Survey on Clustering Techniques for Image Categorization Dataset

Abstract

Content Based Image Retrieval, CBIR, performed an automated classification task for a queried image. It could relieve a user from the laborious and time-consuming metadata assigning for an image while working on massive image collection. For an image, user’s definition or description is subjective where it could belong to different categories as defined by different users. Human based categorization and computer-based categorization might produce different results due to different categorization criteria that rely on dataset structure and the clustering techniques. This paper is aimed to exhibit an idea for planning the dataset structure and choosing the clustering algorithm for CBIR implementation. There are 5 sections arranged in this paper; CBIR and QBE concepts are introduced in Section 1, related image categorization research is listed in Section 2, the 5 type of image clustering are described in Section 3, comparative analysis in Section 4, and Section 5 conclude this study. Outcome of this paper will be benefiting CBIR developer for various applications.

Share and Cite:

Shukran, M. , Mohd Yunus, M. , Abdullah, M. , Isa, M. , Khairuddin, M. , Maskat, K. , Ismail, S. and Shibghatullah, A. (2022) Survey on Clustering Techniques for Image Categorization Dataset. Journal of Computer and Communications, 10, 177-185. doi: 10.4236/jcc.2022.106014.

1. Introduction

In CBIR and human interaction, human level image interpretation is applicable where a human user that performed the image query expected CBIR to produce a result based on their preferences. Human based image interpretation is depending on users’ psychological and knowledge level [1] while computer-based classification is relying on clustering techniques. Computer based image classification can be divided into 3 modules; extraction module, query module and retrieval module [2]. An image is interpreted by computer during query module where extracted feature is linked with suitable metadata such as keywords, captioning, or hash-tag (a popular manual metadata technique among netizen lately).

Clustering techniques act to determine the suitable and related metadata for a queried image by referring the similarity matrix of vector data group in a dataset. The referring dataset also called as training dataset, contained number of vector data (extracted feature of an image) that was divided into few data groups with each group carrying different data property (such as image’s keyword) using a clustering technique. Clustering also is a self-learning way for CBIR to find the queried image similarity from the image dataset. The method of querying an image to find a set of similar images is known as Query by Example, QBE [3] where CBIR will return results in the form as image similarity or defined keywords from the user’s loaded image.

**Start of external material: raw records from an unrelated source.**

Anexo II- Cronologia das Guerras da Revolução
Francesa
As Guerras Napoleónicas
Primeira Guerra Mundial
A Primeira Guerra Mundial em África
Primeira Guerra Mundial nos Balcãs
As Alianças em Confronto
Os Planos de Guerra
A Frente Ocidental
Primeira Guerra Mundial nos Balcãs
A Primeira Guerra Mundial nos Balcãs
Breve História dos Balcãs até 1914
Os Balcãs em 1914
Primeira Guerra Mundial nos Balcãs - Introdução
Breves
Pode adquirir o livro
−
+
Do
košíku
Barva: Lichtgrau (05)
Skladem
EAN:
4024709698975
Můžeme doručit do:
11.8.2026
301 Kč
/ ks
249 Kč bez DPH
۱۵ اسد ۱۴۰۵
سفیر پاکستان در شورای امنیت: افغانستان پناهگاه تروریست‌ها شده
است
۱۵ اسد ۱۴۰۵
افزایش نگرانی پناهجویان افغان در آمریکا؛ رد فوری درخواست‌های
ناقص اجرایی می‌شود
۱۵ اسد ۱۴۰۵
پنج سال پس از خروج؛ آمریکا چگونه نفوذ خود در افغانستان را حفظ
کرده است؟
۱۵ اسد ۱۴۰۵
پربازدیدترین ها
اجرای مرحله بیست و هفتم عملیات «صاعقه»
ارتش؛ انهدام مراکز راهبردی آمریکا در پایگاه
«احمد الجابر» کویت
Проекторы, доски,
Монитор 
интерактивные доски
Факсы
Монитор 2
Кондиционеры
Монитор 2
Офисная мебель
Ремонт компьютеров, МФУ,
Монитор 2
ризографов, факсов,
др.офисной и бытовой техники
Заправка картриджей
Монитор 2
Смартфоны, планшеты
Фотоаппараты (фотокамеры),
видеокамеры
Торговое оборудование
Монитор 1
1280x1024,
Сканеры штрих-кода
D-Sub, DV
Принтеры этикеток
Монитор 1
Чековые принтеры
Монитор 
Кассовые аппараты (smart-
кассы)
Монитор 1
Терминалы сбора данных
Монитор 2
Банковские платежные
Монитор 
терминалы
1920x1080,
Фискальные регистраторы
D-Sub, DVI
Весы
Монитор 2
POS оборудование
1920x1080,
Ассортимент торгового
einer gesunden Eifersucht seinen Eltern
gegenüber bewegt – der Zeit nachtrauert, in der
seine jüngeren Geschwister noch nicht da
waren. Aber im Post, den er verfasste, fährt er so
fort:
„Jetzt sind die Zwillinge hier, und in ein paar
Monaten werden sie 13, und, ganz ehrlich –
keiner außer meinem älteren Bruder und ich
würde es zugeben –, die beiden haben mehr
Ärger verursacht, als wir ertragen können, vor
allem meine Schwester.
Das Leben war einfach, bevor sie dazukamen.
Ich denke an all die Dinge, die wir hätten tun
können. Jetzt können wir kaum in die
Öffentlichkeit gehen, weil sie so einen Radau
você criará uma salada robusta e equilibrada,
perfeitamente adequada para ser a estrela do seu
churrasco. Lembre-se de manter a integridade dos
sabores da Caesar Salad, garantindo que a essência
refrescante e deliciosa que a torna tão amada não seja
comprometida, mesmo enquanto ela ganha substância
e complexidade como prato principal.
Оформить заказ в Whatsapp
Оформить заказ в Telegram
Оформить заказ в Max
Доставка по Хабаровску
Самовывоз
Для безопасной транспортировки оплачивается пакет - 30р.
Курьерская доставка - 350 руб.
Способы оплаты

However, the QBE style query is fully relying on data contained in the training dataset that results accuracy probability might vary. The outcome of QBE style query accuracy might become deficient when the sum of data in training dataset is insufficient or the dataset improperly cluster.

2. Related Research

While most research focusing on clustering large number of data such in [4] research and multi-cluster data such as [5] research, there are just a few researchers focusing on complex structure data as in [6] research. Human level image categorization is complex when a CBIR deal with a lot of users’ interpretation. Well, CBIR is created to serve human, CBIR need to fulfilling human interpretation. [7] is crowd-source image dataset that categorized images based on English dictionary tree structure which contained around 20 thousand categories where hundreds of images reside in each category (Figure 1).

Practically, other than public hosted CBIR such as [8] image, most of private CBIR did not fully utilized or require such 20 thousand category datasets. For a specific purposed CBIR system, it is more reliable to containing only the purposed related dataset. For instance, a car finder CBIR system only utilized car related dataset should be enough. Other than that enormous dictionary-based category dataset, there are few other research purpose image datasets provided from various academic and research institutional. Those datasets provided only specific purposed content with a smaller number of categories. The only thing to consider is the type of dataset that adequate for a CBIR (Table 1).

There more than that listed dataset available to use as a sample for a research such as surveillance camera, animals, nature process and much more. But, above of all, the purpose of a CBIR system development is a critical decision that affected the content of dataset to adopt.

Figure 1. A part of ImageNet hierarchical dataset screenshot.

Table 1. Example list of specific content research dataset.

3. The Clustering Techniques

CBIR employ the clustering techniques perform the data categorization that reside in a dataset. Clustering techniques is consisting of a collection of clustering algorithms which commonly divided into 5 categories [18] based on their clustering behavioral. Clustering algorithm is a self-learn process for CBIR to link a suitable metadata captions and keywords for a queried image. On a preloaded dataset (or adopted dataset), clustering algorithm analyzing the dataset in matrices (either mostly 2-dimension matrix or some 3-dimension matrix) to find the clustering centers among of the vector data (Figure 2).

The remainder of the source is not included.